Rating: Summary: PERFECT Review: I am a pre-med student and reading this book helped me understand a lot of things about medicine and surgery. The author passed his points to the reader through every single page. i found this book really helpful and i do recommend it to anybody who likes medicine.
Rating: Summary: Strongly recommended Review: I have read Dr. Gawande's articles in the New Yorker for several years, and was excited to get my hands on this book, which has lived up to my expectations. Subject matter aside, he is an exceptional writer. Dr. Gawande draws the reader into the 'behind the scenes' of medicine without being the least bit salacious or exploitative. He, more than most other medical writers, is able to convey the feeling of 'being the doctor' and how fascinating and agonizing this can sometimes be. Dr. Gawande's book is interesting from a purely medical standpoint (there's nothing doctors enjoy more than discussing cases that don't fit the textbooks), and also because it spurs you to recognize how very human (i.e., fallible) doctors are, without being didactic about it. I come to this book as a medical 'insider' - I am a resident physician. I have read a great many books about the medical profession, and this book has become one of my favorites. From a professional standpoint, I found this book to be quite instructive in reminding me that being an outstanding physician has a lot to do with recognizing, accepting, and negotiating my own imperfections and continually looking for ways to minimize the impact of my innate fallibility in the care of my patients. A doctor who thinks him/herself infallible is self-deluded and, frankly, dangerous. I have given copies of this book to several medical students with whom I have worked in hopes of encouraging them to develop an approach to medical care that encompasses and compensates for their own necessarily fallible human nature. I would recommend it to anyone interested in medicine and good writing.

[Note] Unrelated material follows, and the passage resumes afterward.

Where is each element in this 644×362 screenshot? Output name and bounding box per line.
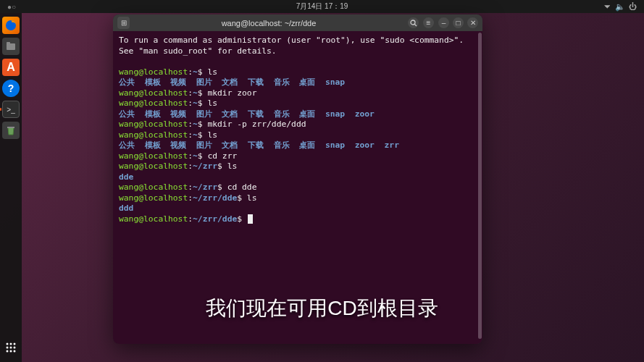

Rating: Summary: An interesting reading for non-medics as well... Review: I am a non-medical person. But I am extremely sensitive on health issues. So I like to do research and readings on health subjects that have affected my own health. I became interested in Gawande's book when I saw it in the hands of a medical student reading it on the subway. At first, I thought that the book is not readable by non-medical people. Yet, after I have read it, I have seen that I did a good job buying it. The book is perfectly readable. With very nice examples and a charming language, it shows that doctors are also exposed to human weaknesses, that patients should not ask for miracles from medical science but can well ask for them from God, not to ensure healing, but because hoping is the first and foremost condition to coping with plenty of uncontrolled variables. On the medical side, the book is full of lessons for doctors to take; how vital it is to be abreast of medical research, to have a balanced life, to care and respect for patients. I know many doctors who themselves need physical or psychiatric care but neglect it just as they do not take their patients' problems seriously enough. Dr. Gawande displays not only striking examples of such doctors but also encouraging ways for them to be better doctors. Overall, I can say that this book is fun and useful to read.